Scientific classification
- Kingdom: Animalia
- Phylum: Chordata
- Class: Actinopterygii
- Order: Tetraodontiformes
- Family: Tetraodontidae
- Genus: Dichotomyctere
- Species: D. fluviatilis
- Binomial name: Dichotomyctere fluviatilis (Hamilton, 1822)
- Synonyms: Arothron dorsovittatus Blyth, 1860 Chelonodon fluviatilis (Hamilton, 1822) Dichotomycterus rangoonensis Le Danois, 1959 Tetraodon fluviatilis Hamilton, 1822

= Green pufferfish =

- Authority: (Hamilton, 1822)
- Conservation status: LC
- Synonyms: Arothron dorsovittatus Blyth, 1860 Chelonodon fluviatilis (Hamilton, 1822) Dichotomycterus rangoonensis Le Danois, 1959 , Tetraodon fluviatilis Hamilton, 1822

Species of fish

The green pufferfish or Ceylon pufferfish (Dichotomyctere fluviatilis) is a species of pufferfish found in South and Southeast Asia. Its habitat includes rivers, estuaries, lakes and flood plains, and it lives in fresh to slightly brackish water.

==Description==
The green pufferfish grows up to 17 cm TL, with a white underbelly and a metallic yellow or green top covered in black spots.
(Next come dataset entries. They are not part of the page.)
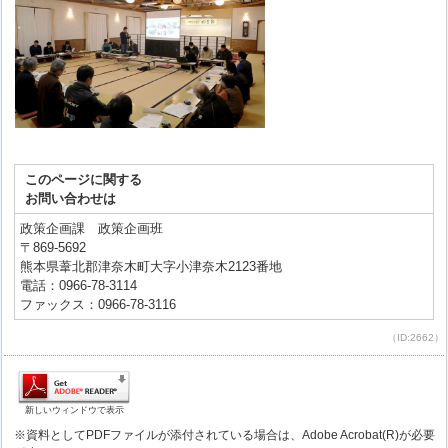
このページに関する
お問い合わせは
政策企画課 政策企画班
〒869-5692
熊本県葦北郡津奈木町大字小津奈木2123番地
電話：0966-78-3114
ファックス：0966-78-3116
（ID:2662）
新しいウィンドウで表示
※資料としてPDFファイルが添付されている場合は、Adobe Acrobat(R)が必要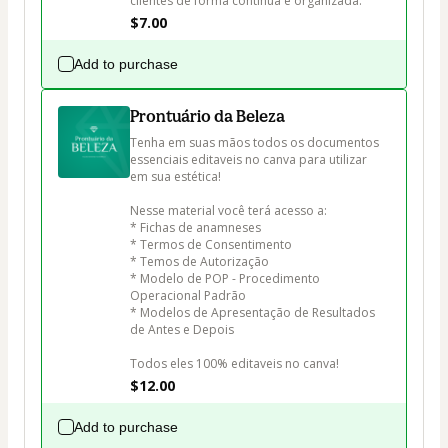
clientes de forma contínua e organizada.
$7.00
Add to purchase
Prontuário da Beleza
Tenha em suas mãos todos os documentos 
essenciais editaveis no canva para utilizar 
em sua estética!

Nesse material você terá acesso a:

* Fichas de anamneses

* Termos de Consentimento

* Temos de Autorização

* Modelo de POP - Procedimento 
Operacional Padrão

* Modelos de Apresentação de Resultados 
de Antes e Depois

Todos eles 100% editaveis no canva!
$12.00
Add to purchase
Its bulging eyes are of a metallic blue color, and it has a very thick and broad forehead. Its body usually has a leathery texture, but green pufferfish grown in captivity tend to have smoother skin. Its flesh contains a virulent toxin, and it should not be eaten.

==Diet==
The green pufferfish is primarily carnivorous, eating mollusks, crustaceans (the shells of which this species can crush with its beak) and invertebrates. Occasionally, algae and plant matter, as well as fish scales and other detritus, is consumed. In captivity, it will eat vegetation and commercial fish food.